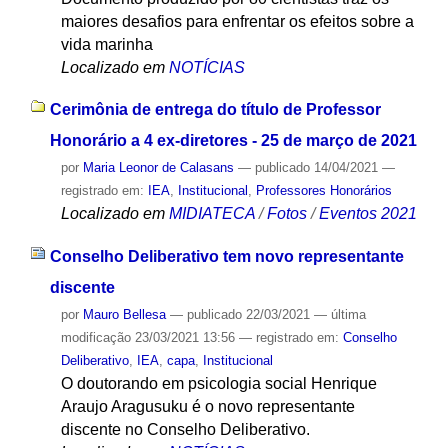
maiores desafios para enfrentar os efeitos sobre a
vida marinha
Localizado em
NOTÍCIAS
Cerimônia de entrega do título de Professor
Honorário a 4 ex-diretores - 25 de março de 2021
por
Maria Leonor de Calasans
—
publicado
14/04/2021
—
registrado em:
IEA
,
Institucional
,
Professores Honorários
Localizado em
MIDIATECA
/
Fotos
/
Eventos 2021
Conselho Deliberativo tem novo representante
discente
por
Mauro Bellesa
—
publicado
22/03/2021
—
última
modificação
23/03/2021 13:56
— registrado em:
Conselho
Deliberativo
,
IEA
,
capa
,
Institucional
O doutorando em psicologia social Henrique
Araujo Aragusuku é o novo representante
discente no Conselho Deliberativo.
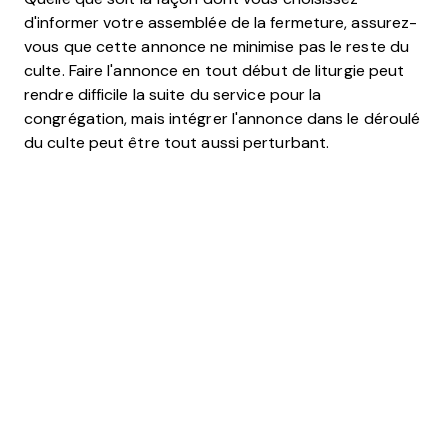
d'informer votre assemblée de la fermeture, assurez-
vous que cette annonce ne minimise pas le reste du
culte. Faire l'annonce en tout début de liturgie peut
rendre difficile la suite du service pour la
congrégation, mais intégrer l'annonce dans le déroulé
du culte peut être tout aussi perturbant.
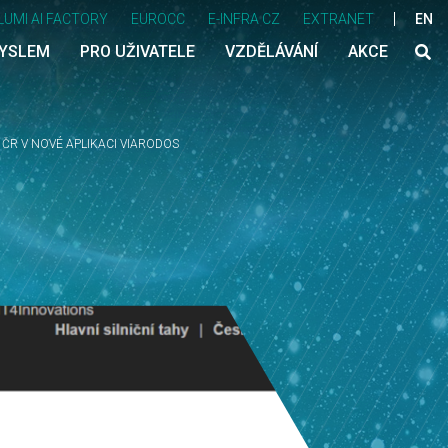
LUMI AI FACTORY
EUROCC
E-INFRA CZ
EXTRANET
EN
MYSLEM
PRO UŽIVATELE
VZDĚLÁVÁNÍ
AKCE
ČR V NOVÉ APLIKACI VIARODOS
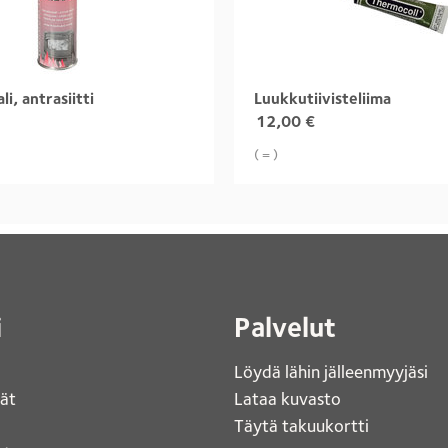
i, antrasiitti
Luukkutiivisteliima
12,00
€
( = )
i
Palvelut
Löydä lähin jälleenmyyjäsi 
jät
Lataa kuvasto 
Täytä takuukortti 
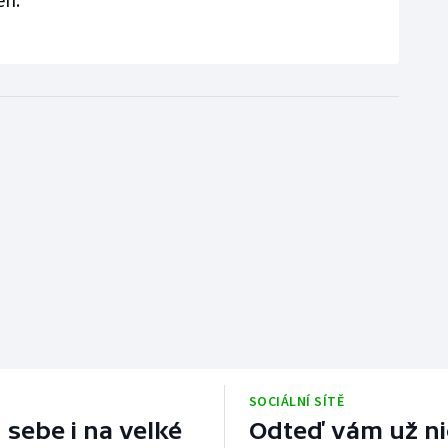
SOCIÁLNÍ SÍTĚ
 sebe i na velké
Odteď vám už nic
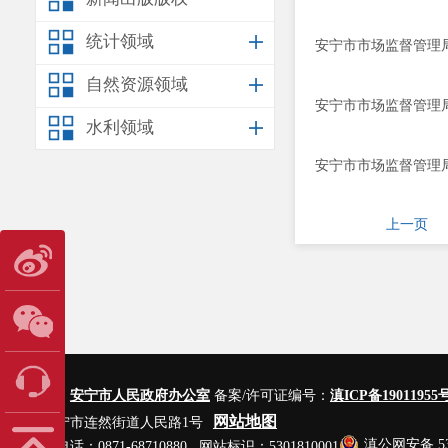
统计领域
安宁市市场监督管理局
自然资源领域
安宁市市场监督管理局
水利领域
安宁市市场监督管理局
上一页
主办单位：
安宁市人民政府办公室
备案/许可证编号：
滇ICP备19011955号
网站地图
地址：安宁市连然街道人民路1号
滇公网安备 530
网站管理电话：0871-68710880 网站标识：5301810001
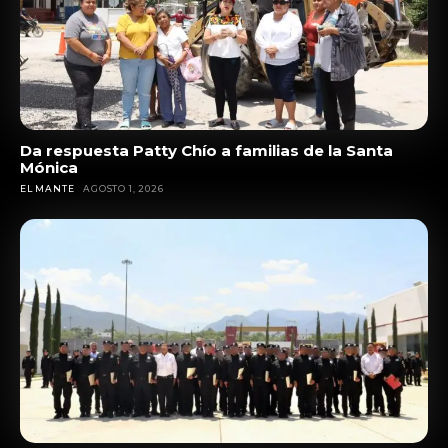
Da respuesta Patty Chío a familias de la Santa
Mónica
EL MANTE
AGOSTO 1, 2026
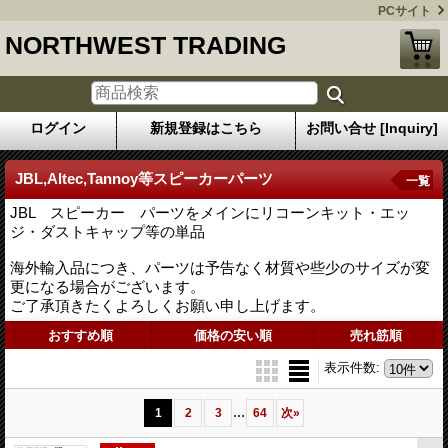
PCサイト
NORTHWEST TRADING
ログイン
新規登録はこちら
お問い合せ [Inquiry]
JBL,Altec,Tannoy等スピーカーパーツ
一覧
JBL スピーカー パーツをメインにリコーンキット・エッ
ジ・ダストキャップ等の単品
海外輸入品につき、パーツは予告なく材質や些少のサイズが変
更になる場合がございます。
ご了承頂きたくよろしくお願い申し上げます。
おすすめ順
価格の安い順
売れ筋順
表示件数
:
...
1
2
3
64
次
»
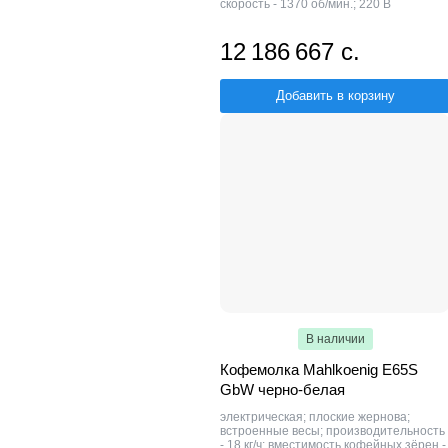
скорость - 1370 об/мин.; 220 В
12 186 667 с.
Добавить в корзину
В наличии
Кофемолка Mahlkoenig E65S
GbW черно-белая
электрическая; плоские жернова;
встроенные весы; производительность
- 18 кг/ч; вместимость кофейных зёрен -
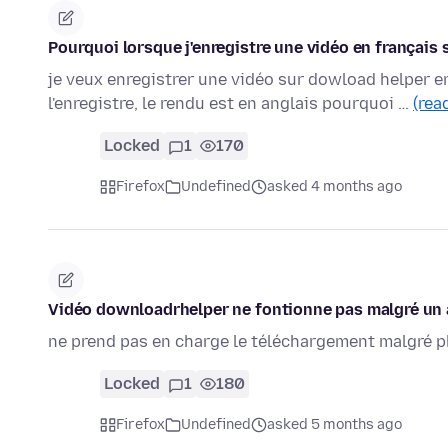
Pourquoi lorsque j'enregistre une vidéo en français 
je veux enregistrer une vidéo sur dowload helper en
l'enregistre, le rendu est en anglais pourquoi …
(rea
Locked
1
170
Firefox
Undefined
asked 4 months ago
Vidéo downloadrhelper ne fontionne pas malgré u
ne prend pas en charge le téléchargement malgré pl
Locked
1
180
Firefox
Undefined
asked 5 months ago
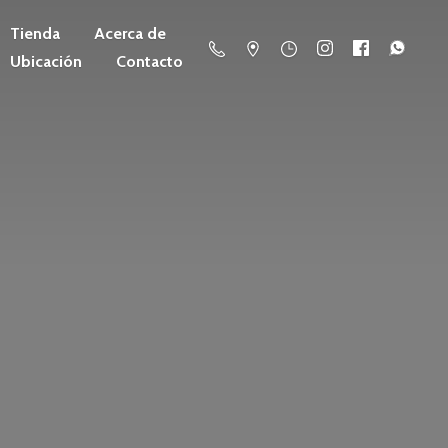
Tienda
Acerca de
Ubicación
Contacto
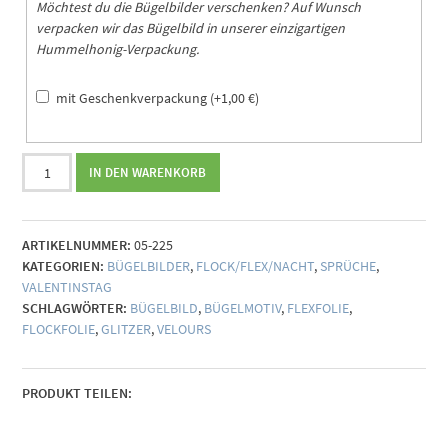
Möchtest du die Bügelbilder verschenken? Auf Wunsch
verpacken wir das Bügelbild in unserer einzigartigen
Hummelhonig-Verpackung.
mit Geschenkverpackung
(+
1,00
€
)
Bügelbild
IN DEN WARENKORB
#Gönndir
(individualisierbar)
Menge
ARTIKELNUMMER:
05-225
KATEGORIEN:
BÜGELBILDER
,
FLOCK/FLEX/NACHT
,
SPRÜCHE
,
VALENTINSTAG
SCHLAGWÖRTER:
BÜGELBILD
,
BÜGELMOTIV
,
FLEXFOLIE
,
FLOCKFOLIE
,
GLITZER
,
VELOURS
PRODUKT TEILEN:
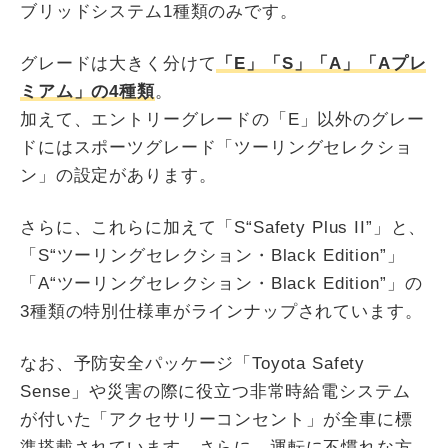
ブリッドシステム1種類のみです。
グレードは大きく分けて
「E」「S」「A」「Aプレ
ミアム」の4種類
。
加えて、エントリーグレードの「E」以外のグレー
ドにはスポーツグレード「ツーリングセレクショ
ン」の設定があります。
さらに、これらに加えて「S“Safety Plus II”」と、
「S“ツーリングセレクション・Black Edition”」
「A“ツーリングセレクション・Black Edition”」の
3種類の特別仕様車がラインナップされています。
なお、予防安全パッケージ「Toyota Safety
Sense」や災害の際に役立つ非常時給電システム
が付いた「アクセサリーコンセント」が全車に標
準搭載されています。さらに、運転に不慣れな方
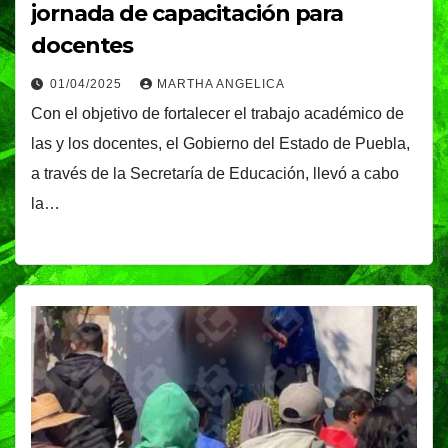
jornada de capacitación para
docentes
01/04/2025
MARTHA ANGELICA
Con el objetivo de fortalecer el trabajo académico de
las y los docentes, el Gobierno del Estado de Puebla,
a través de la Secretaría de Educación, llevó a cabo
la…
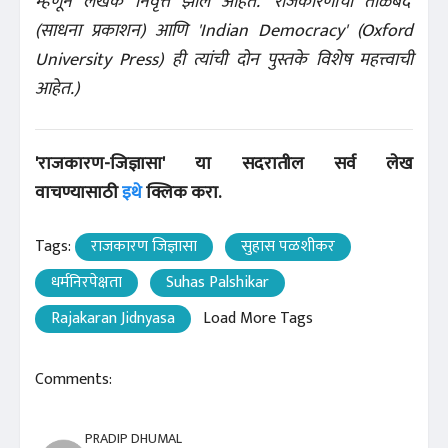
म्हणून लेखक निवृत्त झाले आहेत. 'राजकारणाचा ताळेबंद'
(साधना प्रकाशन) आणि 'Indian Democracy' (Oxford
University Press) ही त्यांची दोन पुस्तके विशेष महत्त्वाची
आहेत.)
'राजकारण-जिज्ञासा' या सदरातील सर्व लेख
वाचण्यासाठी
इथे
क्लिक करा.
Tags:
राजकारण जिज्ञासा
सुहास पळशीकर
धर्मनिरपेक्षता
Suhas Palshikar
Rajakaran Jidnyasa
Load More Tags
Comments:
PRADIP DHUMAL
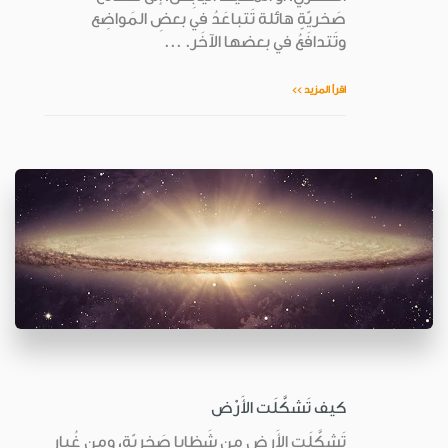
صَخريّةٍ هائلة تَتباعَدُ في بعضِ المَواضِع
وتَتدافَعُ في بعضها الآخَر. ...
اقرأ المزيد >>
كيف تَشكَّلَت الأَرْض
تَشكَّلَتِ الأَرض من شَظايا صَخريّة، ومن غُبار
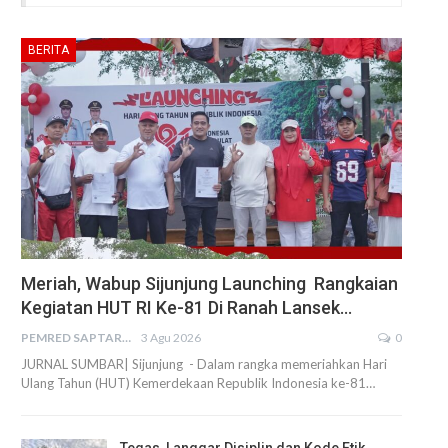
BERITA
Meriah, Wabup Sijunjung Launching Rangkaian
Kegiatan HUT RI Ke-81 Di Ranah Lansek…
PEMRED SAPTARIUS
3 Agu 2026
0
JURNAL SUMBAR| Sijunjung - Dalam rangka memeriahkan Hari
Ulang Tahun (HUT) Kemerdekaan Republik Indonesia ke-81…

- [What is expected] Your answer should be the lines above, word for word, from the line with "Da respuesta Patty" through the line with "GbW черно-белая", minus the pictures.

- [Response area]
Da respuesta Patty Chío a familias de la Santa
Mónica
EL MANTE
AGOSTO 1, 2026
PCサイト
NORTHWEST TRADING
ログイン
新規登録はこちら
お問い合せ [Inquiry]
JBL,Altec,Tannoy等スピーカーパーツ
一覧
JBL スピーカー パーツをメインにリコーンキット・エッ
ジ・ダストキャップ等の単品
海外輸入品につき、パーツは予告なく材質や些少のサイズが変
更になる場合がございます。
ご了承頂きたくよろしくお願い申し上げます。
おすすめ順
価格の安い順
売れ筋順
表示件数
:
...
1
2
3
64
次
»
скорость - 1370 об/мин.; 220 В
12 186 667 с.
Добавить в корзину
В наличии
Кофемолка Mahlkoenig E65S
GbW черно-белая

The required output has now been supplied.